Note: Interracial marriage can convey a relationship between a Black and an Asian, a White and an Asian, a Hispanic and an Asian, a White and a Hispanic, etc. In this particular list I have included only black and white relationships.
Pearl Mae Bailey was a famous actress and singer and Louie Bellson was a famous jazz drummer, composer and bandleader. Bellson was Duke Ellington’s first white musician and met Bailey after being introduced by a trombone player. After a courtship lasting just four days they were married, in London. It was Bailey’s third marriage and Bellson’s first. Interracial couples were a rarity at the time, and even Bellson’s presence in the Ellington band raised some eyebrows. During some dates in some Southern cities in the United States, Ellington would claim that Bellson was of Haitian background. After their wedding, Louie Bellson spent much of his time as Pearl Bailey’s musical director, writing her arrangements and leading her accompanying bands.
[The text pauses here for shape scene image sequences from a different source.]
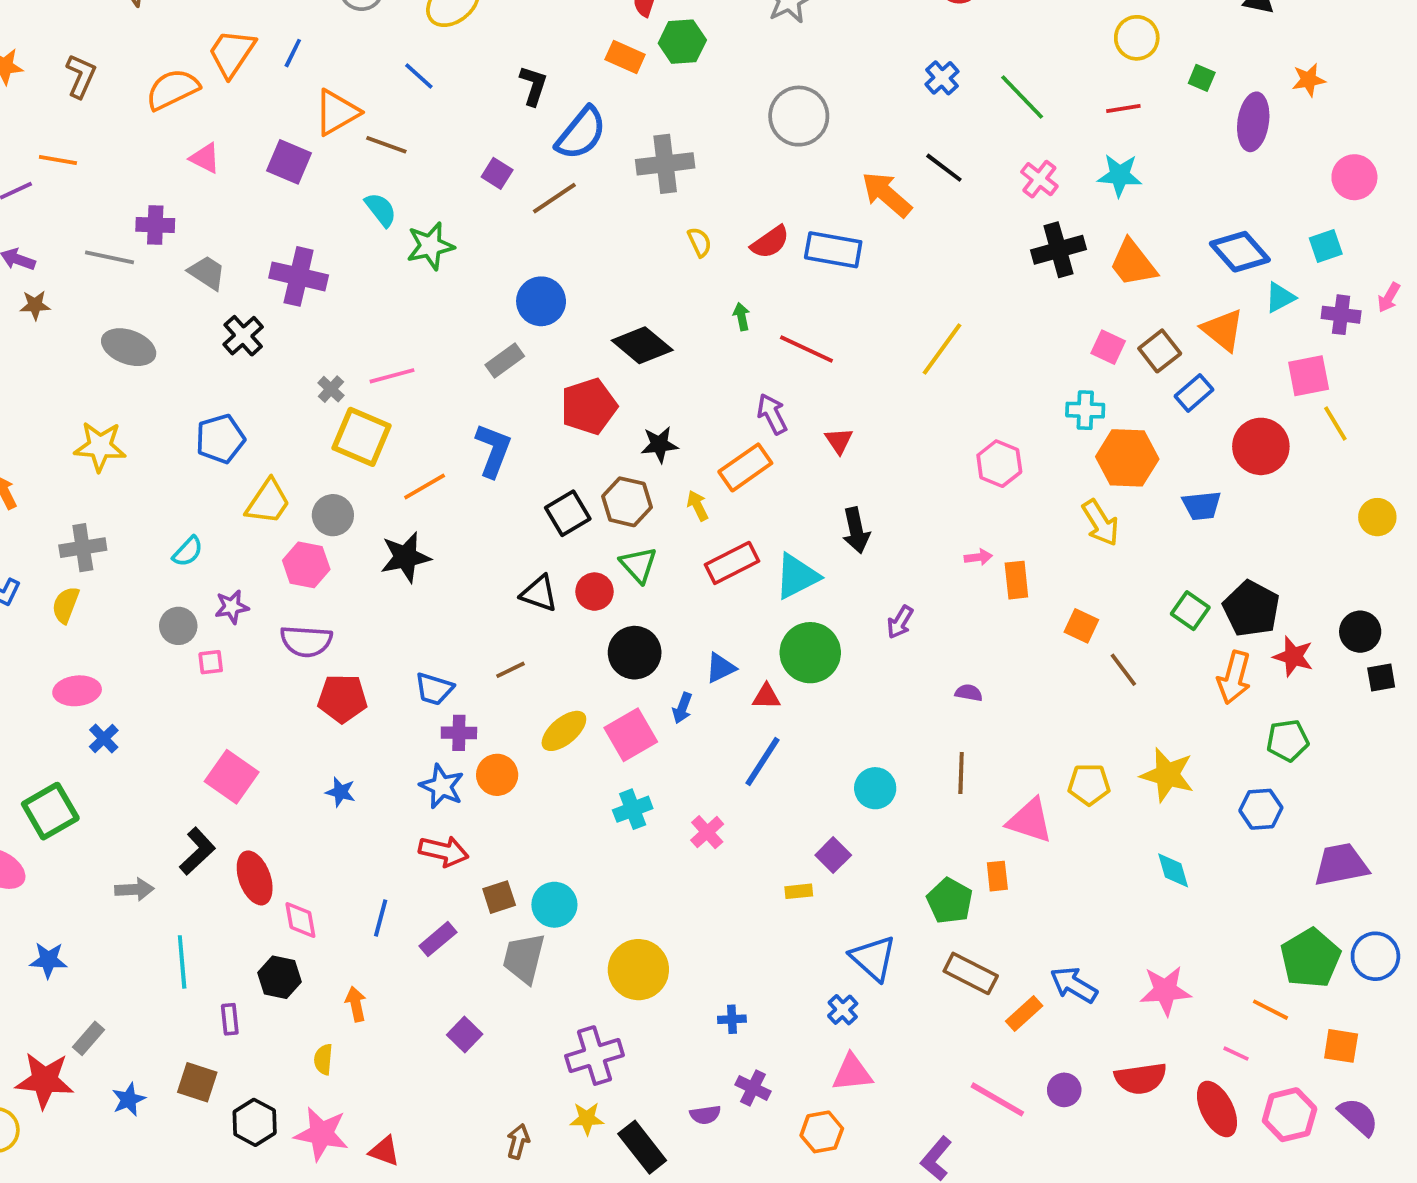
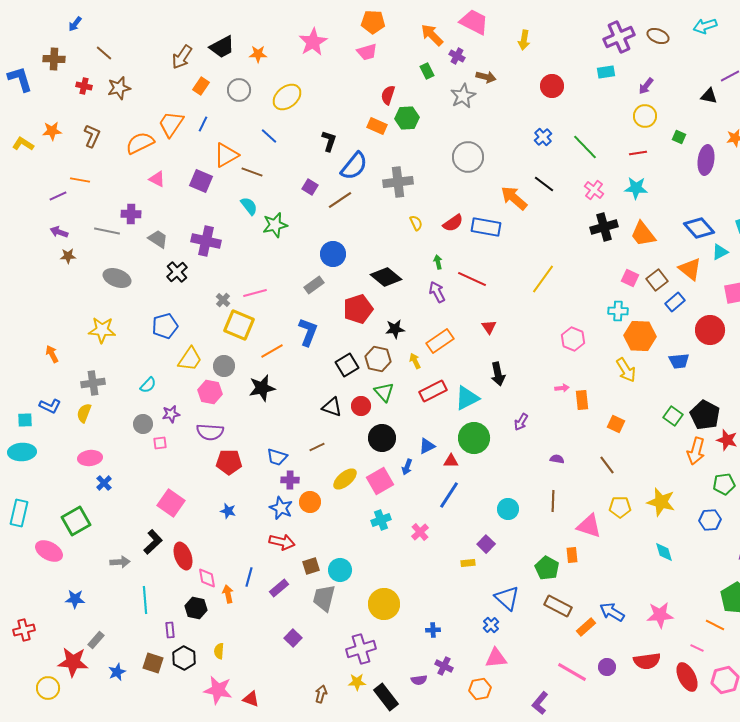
purple arrow: (772, 414) -> (437, 292), moved
brown line: (1123, 670) -> (607, 465), moved
orange arrow: (356, 1004) -> (228, 594), moved
black hexagon: (255, 1122) -> (184, 658), moved

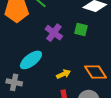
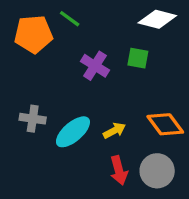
cyan ellipse: (31, 60) -> (73, 132), moved
gray cross: (14, 82) -> (33, 119), moved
The Couple were married for 38 years, until Bailey’s death in 1990, at age 72. Bellson died at age 84, in 2009. The couple adopted a boy, Tony, in the mid-1950s, and girl Dee Dee, in 1960. Interesting Fact: Bailey served as a United Nations’ Goodwill Ambassador under several Republican Presidential Administrations. Even after the majority of African-Americans moved from The Republican Party to The Democratic Party in 1964, Pearl Bailey remained with The Republican Party because The Republican Party was where she and Louis Bellson found the greatest acceptance for their interracial marriage.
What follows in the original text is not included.